Adult Polycystic Kidney Disease (PKD)

Adult Polycystic Kidney Disease Clinic at UVM Health

Polycystic kidney disease is an inherited (genetic) condition in which fluid-filled cysts grow in the kidneys, causing a decline in kidney function.

At University of Vermont Health, we manage adult polycystic kidney disease (APKD) using a clinic approach at locations throughout Vermont and northern New York. Our team of specialists work together to manage every aspect of your health that can affect — or be affected by — kidney disease.
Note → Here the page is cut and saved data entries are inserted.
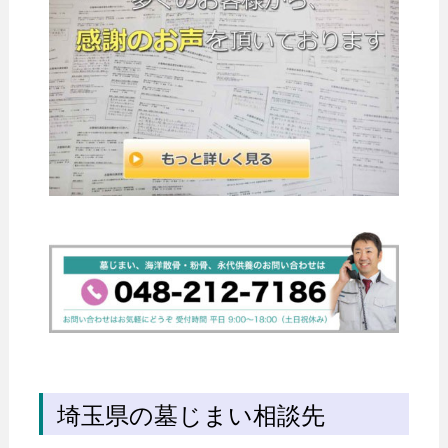
埼玉県の墓じまい相談先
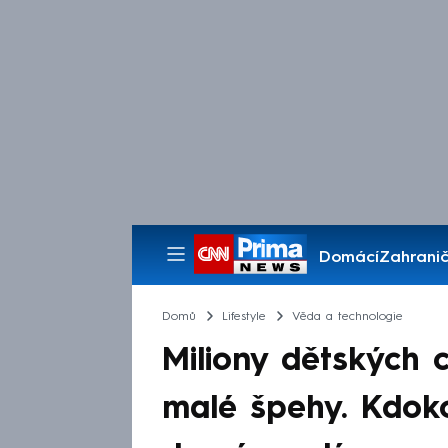
Domácí
Zahranič
Pořady
Domů
Lifestyle
Věda a technologie
Miliony dětských 
malé špehy. Kdok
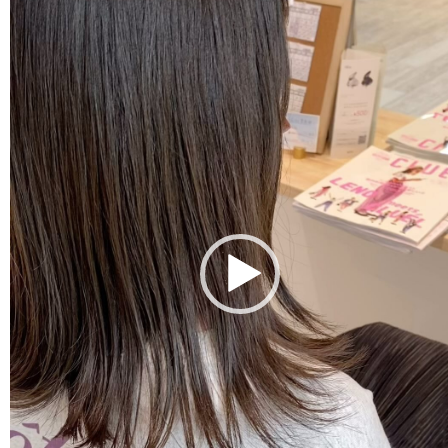
レ
ー
ヤ
ー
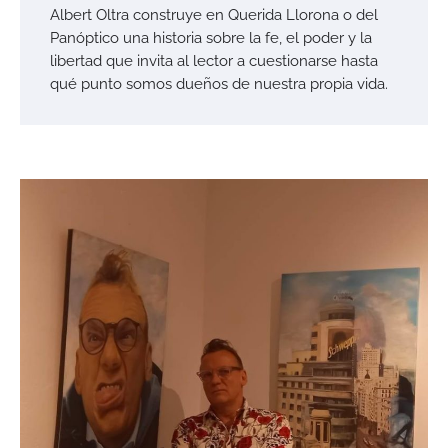
Albert Oltra construye en Querida Llorona o del
Panóptico una historia sobre la fe, el poder y la
libertad que invita al lector a cuestionarse hasta
qué punto somos dueños de nuestra propia vida.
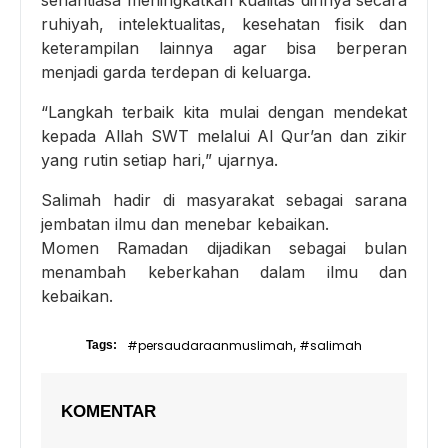
senantiasa meningkatkan kualitas dirinya secara
ruhiyah, intelektualitas, kesehatan fisik dan
keterampilan lainnya agar bisa berperan
menjadi garda terdepan di keluarga.
“Langkah terbaik kita mulai dengan mendekat
kepada Allah SWT melalui Al Qur’an dan zikir
yang rutin setiap hari,” ujarnya.
Salimah hadir di masyarakat sebagai sarana
jembatan ilmu dan menebar kebaikan.
Momen Ramadan dijadikan sebagai bulan
menambah keberkahan dalam ilmu dan
kebaikan.
#persaudaraanmuslimah
#salimah
Tags:
,
KOMENTAR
A medical provider conducts an ultrasound of a patient's kidney.

Why Choose UVM Health?

As one of the leading polycystic kidney disease (PKD) care programs in the region, we offer:

Dedicated experts: Our board-certified nephrologists work closely with board-certified neurosurgeons, genetic counselors, dietitians and your primary care physician to make sure you get specialized care.
Comprehensive care for your whole family: Polycystic kidney disease runs in families. Our genetics specialists provide testing and counseling for you and your family, so you can get the answers and care you need.
Advanced research: As part of a health system anchored by an academic center, our physician-leaders participate in research and innovation to improve patient care. Your provider may talk with you about participating in a clinical trial or research study.

What Causes PKD?

Polycystic kidney disease causes sacs filled with fluid (cysts) to grow in the kidneys. Cysts replace healthy kidney tissue, causing the kidney to become enlarged. Cysts may also cause a decline in kidney function or end-stage renal disease (kidney failure).
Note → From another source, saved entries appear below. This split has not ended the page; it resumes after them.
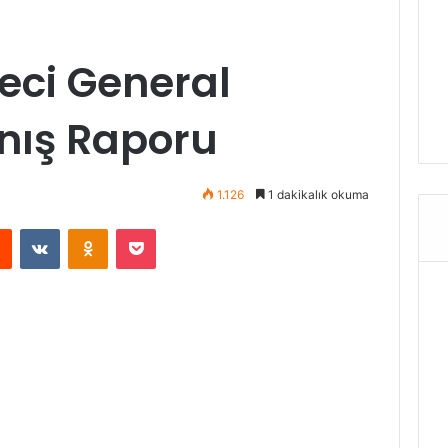
eci General
nış Raporu
1.126
1 dakikalık okuma
rest
Reddit
VKontakte
Odnoklassniki
Pocket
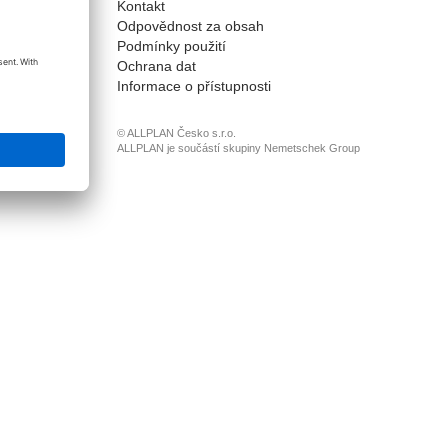
Kontakt
onnect
Odpovědnost za obsah
Podmínky použití
Ochrana dat
Informace o přístupnosti
© ALLPLAN Česko s.r.o.
ALLPLAN je součástí skupiny
Nemetschek Group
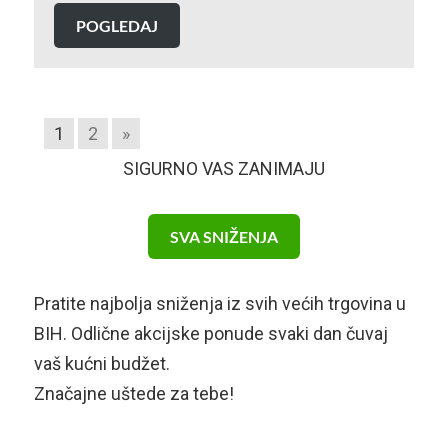
POGLEDAJ
1
2
»
SIGURNO VAS ZANIMAJU
SVA SNIŽENJA
Pratite najbolja sniženja iz svih većih trgovina u
BIH. Odlične akcijske ponude svaki dan čuvaj
vaš kućni budžet.
Značajne uštede za tebe!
PKD is caused by changes (mutations) in the PKD1, PKD2 and PKHD1 genes. The type of PKD you have is determined by which gene is mutated and how many copies of that gene are present:

Autosomal dominant polycystic kidney disease (ADPKD): Can result from a mutation in the PKD1 or PKD2 genes. This mutation is typically inherited from one parent. Cysts may be present at birth or grow during childhood, but symptoms of kidney disease may not occur until adulthood.
Autosomal recessive polycystic kidney disease (ARPKD): A rarer form of polycystic kidney disease in which two copies of the PKHD1 gene mutation are inherited, one from each parent. Babies with this condition often have symptoms, even if their parents don’t.

PKD Symptoms

PKD may not cause symptoms when cysts are still small. As cysts grow, symptoms of PKD can include:

Blood in the urine (hematuria)
High blood pressure (hypertension)
Pain in the back or side
Swollen belly (abdomen)

PKD may also cause complications that need treatment, including:

Aneurysm in the main abdominal blood vessel (aorta) or in the brain
Decline in kidney function
Heart and vascular problems
Hypertension
Kidney stones
Urinary tract infections

What to Expect

Our Adult Polycystic Kidney Disease (APKD) Clinic offers comprehensive care, including support with lifestyle changes and treatments to help preserve your kidney function.

When you come to us for care, our nephrologists will complete a thorough review of your medical history. You will also have a physical exam, special CT imaging and tests to assess your kidney function, and we may offer genetic testing to identify the type of polycystic kidney disease you have.

Monitoring APKD

As APKD worsens, kidney function declines. Your nephrologist will monitor you with blood tests to measure levels of a waste product called creatinine and a protein called cystatin C. We use the results of these tests to determine your estimated glomerular filtration rate (eGFR), a measure of how well your kidneys filter blood. This helps us determine how well your kidneys are functioning and your stage of kidney disease.

You may also have a genetic test to assess your risk of passing PKD to your child. If you already have children, we may recommend testing them for PKD as well.

Managing APKD

There isn’t a cure for polycystic kidney disease, but lifestyle changes and medication can help preserve your kidney function.

Our nephrologists, PKD nurses, nutritionists and social workers can help you make lifestyle changes and monitor you for complications of PKD. At every step of your treatment, we help you understand your treatment options and how they may affect your quality of life.

Your nephrologist may recommend tolvaptan to slow kidney function decline or a medication to control your blood pressure if you have hypertension and PKD. High blood pressure can make kidney disease worse.

Our Chronic Kidney Disease Navigator program offers extra support for people whose kidney function has declined to an eGFR of 20 or lower. In this program, our navigators support you in choices about treatments for advanced kidney disease and educate you about treatments for kidney failure, including:

Dialysis, either given in a dialysis center or at home
Kidney transplant
Palliative care to control symptoms

Awards & Certifications

The Polycystic Kidney Disease Foundation

The Polycystic Kidney Disease Foundation has named UVM Health a Center of Excellence. This designation reflects our excellence in diagnosing and treating adults with PKD.